Jean took Andy Warhol’s death hard (Andy died a year & a half before in Feb., 1987), and his dope addiction, heroin, coke, speed, downers, weed, was making a madman out of him. There is no real known cause for Jean-Michel’s early death at twenty-seven, they say, burn out, drug addiction, insanity, but most likely it was an untreated bi-polar disorder, maybe the abuse he grew up with from his dad, or maybe it was the abuse of the art critics who loved to rake him over the coals just because he became successful so fast, trumping all the other artists in the Neo-Expressionism movement of the 80’s. Then he started “to repeat himself.”
In an infamous review that appeared after the Tony Shafrazi’s Gallery show (Fall, 1985) where Jean and Andy exhibited together, Jean was cited for being on his way to being a great American artist if he didn’t settle for being the “art world’s mascot”.
“I’m no body’s mascot,” he tried explain himself, but they weren’t listening, so he took his ire out on Andy, and dropped the relationship, and retreated to a painting and drug stupor.
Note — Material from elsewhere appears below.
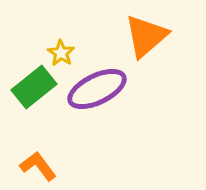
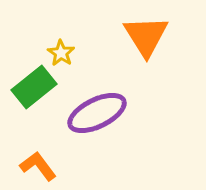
orange triangle: rotated 21 degrees counterclockwise
purple ellipse: moved 24 px down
The gallery showing was called Warhol * Basquiat, paintings, and invitation to the opening shows Andy and Jean in boxing gear, Andy punching Jean in the face from the side. “I think I helped Andy more than he helped me,” said Jean in another interview, but the critics harped on and on.
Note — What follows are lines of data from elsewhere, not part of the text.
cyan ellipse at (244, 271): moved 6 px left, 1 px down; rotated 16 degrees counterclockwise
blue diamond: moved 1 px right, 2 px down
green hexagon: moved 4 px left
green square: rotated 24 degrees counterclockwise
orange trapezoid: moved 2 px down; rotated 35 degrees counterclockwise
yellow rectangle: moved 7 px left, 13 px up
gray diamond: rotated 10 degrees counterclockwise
There’s something eerie about Jean dying 6 days (August 12th) after Andy’s birthday (August 6th). Friends reported he was still mourning Andy’s death months & months later, a death he never got over, and he said he had the best times with Andy, all that was behind him, But there looked like a big ugly karma thing going on there, the strange tie between two ambitious artists in New York City. Andy died under mysterious conditions after a routine gall bladder operation, and Jean died of a drug overdose on a hot summer day, when the air conditioner gave up on the upper floor where he lived. His last great painting is Riding with Death, a bare bones drawing like painting, of a death figure on a horse. Both deaths left their friends wondering what kind of jinxes and excess drove those souls to early death?
My StumbleUpon Page
love his work
Posted by: tsdf | August 10, 2004 at 06:54 PM
this is a very clear and dispassionate description which manages to hint at a number of themes. Are some of these themes or unanswered questions things that interest you, that you would like to explore later?
Posted by: dispatx | August 18, 2004 at 07:07 AM
Thanks you for sharing and may you have many thought provoking conversations!
Posted by: Term Paper | February 15, 2010 at 04:32 AM
The hope of green fields, we yearn for the dream!
Posted by: Ajf 6 | July 13, 2010 at 10:46 PM
All artist repeat themselves!
ALL of Them!
When you are doing one of a kind work, you have to.